Dollywood Disses Gays and Lesbians: Is Dolly Parton’s Pro-Gay Response Enough?
Like “I can’t even think straight”? Or “God is gay.” Or “Marriage is so gay”?
Apparently, not by the security team at Dollywood, Dolly Parton’s Pigeon Forge, Tennessee, theme park, which, ironically, has to be one of the gayest places in the state. I mean, do straight people even go there?
Last month, security stopped a woman who was wearing the pro-gay marriage message “Marriage is so gay” on her t-shirt and asked her to turn it inside-out in order to comply with Dollywood’s strict dress code. She didn’t put up a fight and did as she was told, but she filed a complaint after the visit.

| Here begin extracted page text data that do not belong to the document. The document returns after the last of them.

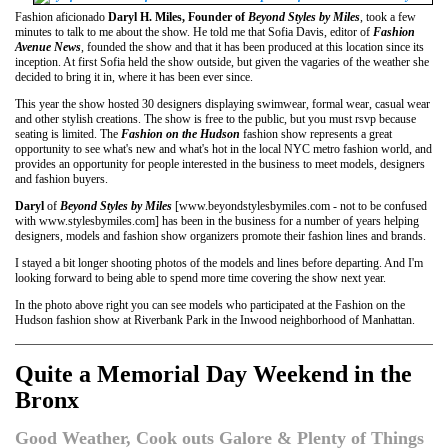
Fashion aficionado
Daryl H. Miles, Founder of
Beyond Styles by Miles
, took a few
minutes to talk to me about the show. He told me that Sofia Davis, editor of
Fashion
Avenue News
, founded the show and that it has been produced at this location since its
inception. At first Sofia held the show outside, but given the vagaries of the weather she
decided to bring it in, where it has been ever since.
This year the show hosted 30 designers displaying swimwear, formal wear, casual wear
and other stylish creations. The show is free to the public, but you must rsvp because
seating is limited. The
Fashion on the Hudson
fashion show represents a great
opportunity to see what's new and what's hot in the local NYC metro fashion world, and
provides an opportunity for people interested in the business to meet models, designers
and fashion buyers.
Daryl
of
Beyond Styles by Miles
[www.beyondstylesbymiles.com - not to be confused
with www.stylesbymiles.com] has been in the business for a number of years helping
designers, models and fashion show organizers promote their fashion lines and brands.
I stayed a bit longer shooting photos of the models and lines before departing. And I'm
looking forward to being able to spend more time covering the show next year.
In the photo above right you can see models who participated at the Fashion on the
Hudson fashion show at Riverbank Park in the Inwood neighborhood of Manhattan.
Quite a Memorial Day Weekend in the
Bronx
Good Weather, Cook outs Galore & Plenty of Things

The country singer, who owes her longevity largely to her status as a gay icon (because gay people are the most loyal fans in entertainment, Liza Minnelli and Cher will tell you that!) and whose employees should know better than to mess with the gay and lesbian community, issued a well-worded response to the incident that covered all the bases — and her ass. (Seriously, Tracy Morgan needs to consider hiring Parton’s PR spinmeister.)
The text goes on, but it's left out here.